I am proud that I am a strong woman.
Lupus runs in my family. I started having symptoms when I was in junior high school – migraine headaches, fatigue, swollen lymph nodes and low-grade fevers. At that time the LE Prep test was all that the doctors were doing and mine kept coming up negative. Then in 1985 I became pregnant and a difficult pregnancy it was. I was 21 weeks pregnant, in a hospital on the verge of losing my baby boy. He was born 8 weeks early and spent a week in the NICU.
I never fully recovered and started having black outs. After seeing an endocrinologist and leaving the office with a prescription for Inderal LA and a pat-on-the-back, nothing-is-wrong diagnosis, I called the Lupus Foundation to find a rheumatologist. I explained my family history and that I didn't care how far I had to travel, I wanted the best doctor. With my test results from the endocrinologist in hand I met with my rheumatologist. She was fantastic, understanding, and listened intently about our family history.

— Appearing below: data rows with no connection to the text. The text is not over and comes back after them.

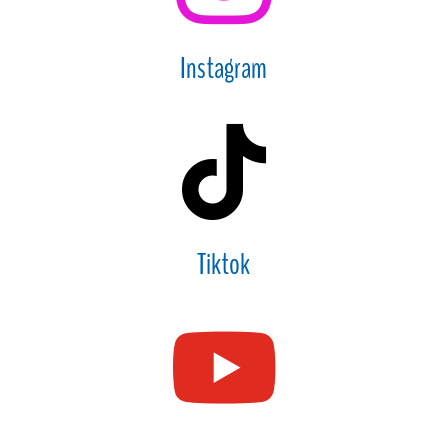
Instagram

Tiktok
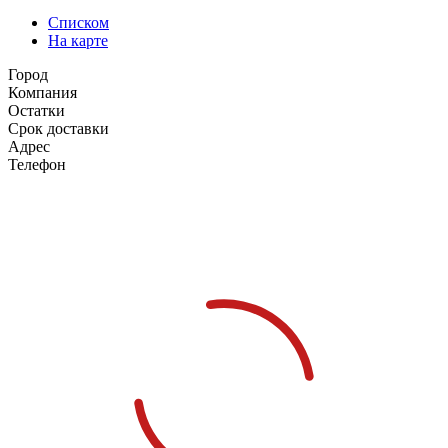
Списком
На карте
Город
Компания
Остатки
Срок доставки
Адрес
Телефон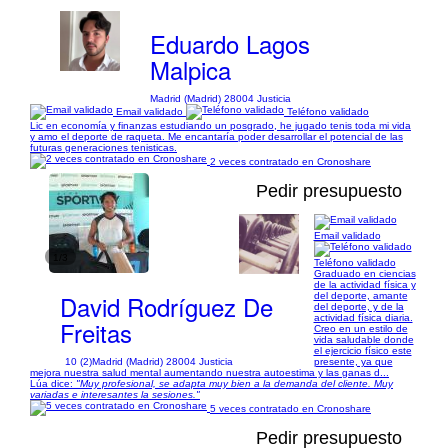
Eduardo Lagos
Malpica
Madrid (Madrid) 28004 Justicia
Email validado
Teléfono validado
Lic en economía y finanzas estudiando un posgrado, he jugado tenis toda mi vida
y amo el deporte de raqueta. Me encantaría poder desarrollar el potencial de las
futuras generaciones tenisticas.
2 veces contratado en Cronoshare
Pedir presupuesto
Email validado
1/3
Teléfono validado
Graduado en ciencias
de la actividad física y
David Rodríguez De
del deporte, amante
del deporte, y de la
actividad física diaria.
Freitas
Creo en un estilo de
vida saludable donde
el ejercicio físico este
10 (2)
Madrid (Madrid) 28004 Justicia
presente, ya que
mejora nuestra salud mental aumentando nuestra autoestima y las ganas d...
Lúa dice:
"Muy profesional, se adapta muy bien a la demanda del cliente. Muy
variadas e interesantes la sesiones."
5 veces contratado en Cronoshare
Pedir presupuesto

Our family history trait is that we have everything to do with SLE but our markers don't show unless we are hospital bound. I couldn't get anyone to understand that part, they just dismissed it. So after 19 tubes of blood and a very lengthy office visit, I had the diagnosis. That was in 1987. I have had my fair share of fights with the wolf inside me through the years. At different times it has attacked my kidneys, lungs, spleen, joints, etc. This past December it made its way to my heart.
My family. Without my family and their strength, I would not be the strong willed person I am today. We have all lived through the trials of other family members with lupus. Some family members have been lost to lupus and some of us are still fighting the fight. My husband is my biggest cheerleader, and also my watchdog. He knows me sometimes better than myself, when I need a pick-me-up or a finger waved at me letting me know it is time to rest.
I had to take a disability retirement after working with special education students for 15 years. That was one of the hardest things to accept. I became a Co-Chairperson for the Amster Butterfly Walk in Michigan and for many years we have raised between $25 and $30 thousand each year that we’ve held the walk. Every penny raised was donated to the Amster Lupus Fund at the University of Michigan Hospital for research. I love to garden and used to pat myself on the back for throwing that huge bag of dirt over my shoulder and walking across the yard with it. Now my lawn tractor has a trailer that has become my shoulder.
I am proud that I spent so many years volunteering for the Amster Lupus Fund. I am proud that I am able to meet people and tell them about lupus. I am proud that I am a strong woman.
Know your body and get a great rheumatologist. Don't ever settle. My doctor is a lupus research doctor and she is amazing. My cardiologist is very well studied in lupus and so is my neurologist. Find those types of doctors.
I am proud that I am a strong woman.
Lupus is a word that has been in my vocabulary since I was a child. You see, lupus has never skipped a generation on my mom's side of the family. My grandfather died from complications of lupus, his daughters (my mother and her sisters) all have lupus. My mom, Patricia, was diagnosed when she was hit with a bout of Gillian Barre Syndrome. She is doing well now, and refuses to see a doctor. "I don't believe I have lupus," she says.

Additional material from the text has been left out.